The other original story for the series, Blindspot (by Vitaliy Shushko), is fun with some good character interplay, but it also ends up feeling a bit underdeveloped. It might have been better to have given these two slots to other modern SF authors to adapt more stories (I could see one of Kameron Hurley's Bel Dame Apocrypha short stories being exceptional in this kind of adaptation, for example).

Suits, based on a Steven Lewis short, is another of the strongest films in the series. The story feels like it takes inspiration from the original StarCraft, with hard-working homesteaders defending their crops from a rapacious alien horde with some impressive battlemech suits. There's some deft characterisation and some great action sequences in this story, although the "twist" ending is a little rudimentary by SF standards.

Beyond the Aquila Rift is the first Alastair Reynolds story to make it to the screen, and they chose a good one. A starship drifts off course due to a warp jump mishap and arrives at a remote space station, with remote chances of rescue or escape. The captain tries to adjust to life, especially after an immense coincidence means he knows one of the people on the station. A brooding sense of mystery ends in outright existential horror. This would be one of the strongest stories in the series, if it weren't for a number of totally superfluous sex scenes which eat up the screen time to no dramatic benefit. The other Reynolds short, Zima Blue, is also very good, but suffers a little dramatically from being a story that's more told than shown.

Ken Liu's Good Hunting, a sort-of cybernetic fairy tale set in a chronologically ambiguous Hong Kong, is another one of the strongest stories in the batch, a fever dream melding fantasy, technology and romance.
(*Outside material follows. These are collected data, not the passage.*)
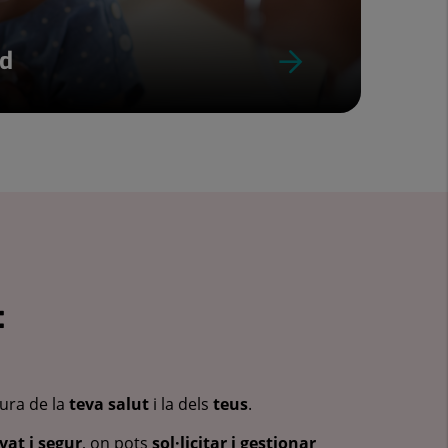
ud
:
cura de la
teva salut
i la dels
teus
.
vat i segur
, on pots
sol·licitar i gestionar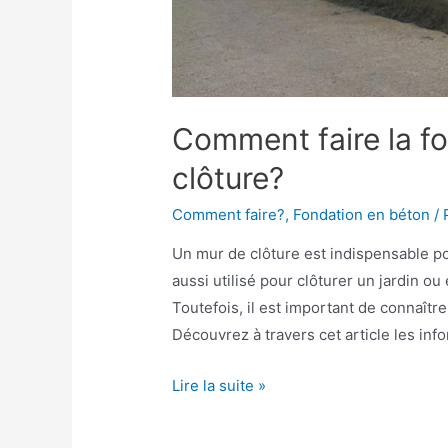
Comment faire la f
clôture?
Comment faire?
,
Fondation en béton
/ 
Un mur de clôture est indispensable pour
aussi utilisé pour clôturer un jardin o
Toutefois, il est important de connaîtr
Découvrez à travers cet article les inf
Comment
Lire la suite »
faire
la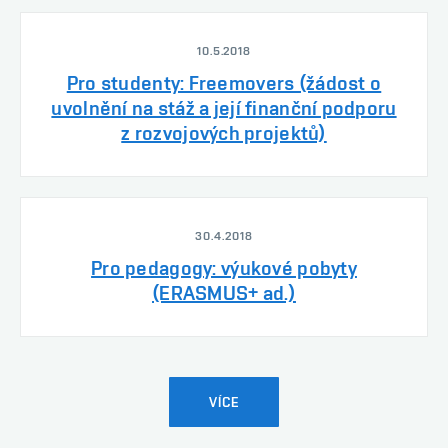
10.5.2018
Pro studenty: Freemovers (žádost o
uvolnění na stáž a její finanční podporu
z rozvojových projektů)
30.4.2018
Pro pedagogy: výukové pobyty
(ERASMUS+ ad.)
VÍCE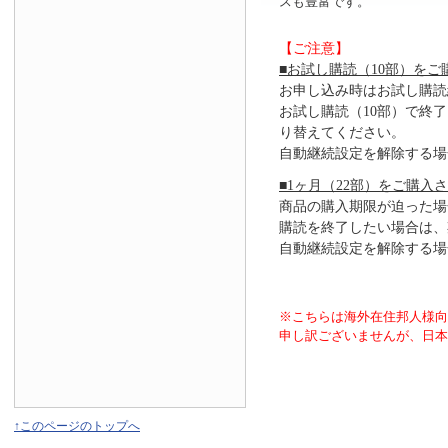
スも豊富です。
【ご注意】
■お試し購読（10部）をご
お申し込み時はお試し購読
お試し購読（10部）で終
り替えてください。
自動継続設定を解除する場
■1ヶ月（22部）をご購入
商品の購入期限が迫った場
購読を終了したい場合は、
自動継続設定を解除する場
※こちらは海外在住邦人様
申し訳ございませんが、日本
↑このページのトップへ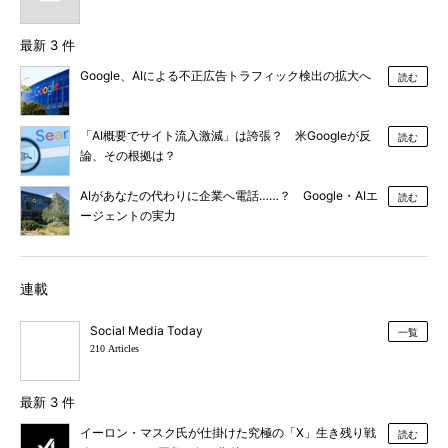
最新 3 件
Google、AIによる不正広告トラフィック検出の拡大へ
読む
「AI概要でサイト流入激減」は誇張？ 米Googleが反
読む
論、その根拠は？
AIがあなたの代わりに企業へ電話……？ Google・AIエ
読む
ージェントの実力
連載
Social Media Today
一覧
210 Articles
最新 3 件
イーロン・マスク氏が仕掛けた究極の「X」生き残り戦
読む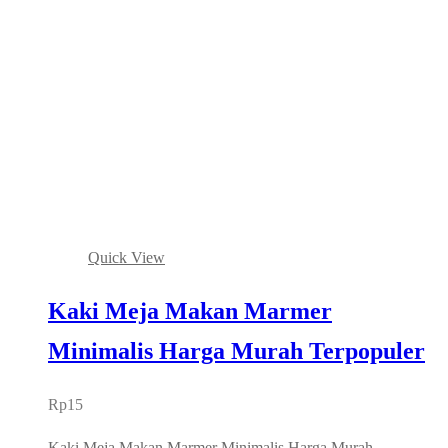
Quick View
Kaki Meja Makan Marmer
Minimalis Harga Murah Terpopuler
Rp
15
Kaki Meja Makan Marmer Minimalis Harga Murah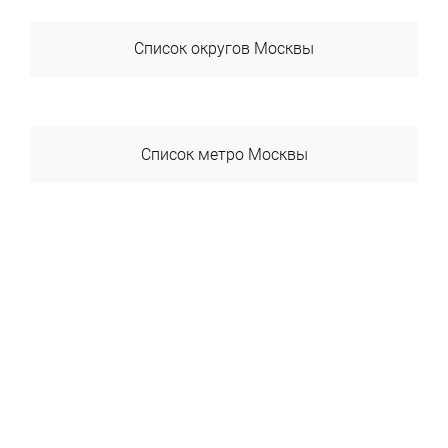
Список округов Москвы
ВАО
ЗАО
Список метро Москвы
САО
Авиамоторная
СВАО
Автозаводская
СЗАО
Академика Янгеля
ЦАО
Академическая
ЮАО
Александровский Сад
ЮВАО
Алексеевская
The Dump, by Joe Lansdale, is impressively animated but otherwise feels a little pointless. His other story, Fish Night, is more obtuse from a plot perspective, but it is visually beautiful and amusing.

Another three strong stories in the series follow military personnel: Marko Kloos's Shape-Shifters is about werewolves openly serving in the US Army in Afghanistan; Lucky 13 (also by Kloos) is a terrific story about the bond between a pilot and her dropship (there's a distinct Aliens colonial marines vibe to this story which is cool); and David Amendola's Secret War is a terrific story about Soviet soldiers who uncover a horrifying secret in the Siberian wilderness. All three stories are a little bit "video game cut scene CGI," but the character work and action in all three stories is remarkable.

Ice Age, based on a Michael Swanwick short story, is the only one of the set to use a live-action framing device. A young couple, played by Mary Elizabeth Winstead and Topher Grace, discover than a entire civilisation exists inside their freezer in a time-accelerated state and became witnesses to the civilisation's rise and fall over time. It's a fun story.

Sucker of Souls by Kirsten Cross is an enjoyable but fairly standard horror story. Helping Hand, by Claudine Griggs, is a much stronger, hard SF story. Feeling a bit like an addendum to the movie Gravity, it features a maintenance worker who gets into trouble in Earth orbit, and is a terrific slice of classic, old-skool short SF.

Overall, the series is successful in that it brings some genuinely innovative and interesting SF ideas, crafted by some of the strongest writers the genre has at its disposal, and gets them on screen with arresting and often breathtaking visuals. Some of the stories don't work - The Witness is particularly pointless - and one might wish for a broader range of authors (do we really need three Scalzi stories?) but for the most part, the first season of Love, Death and Robots (****) is a success. A second season has been commissioned.

1 comment:

  1. I have to agree with just how horrible and tacky/pervy The Witness was.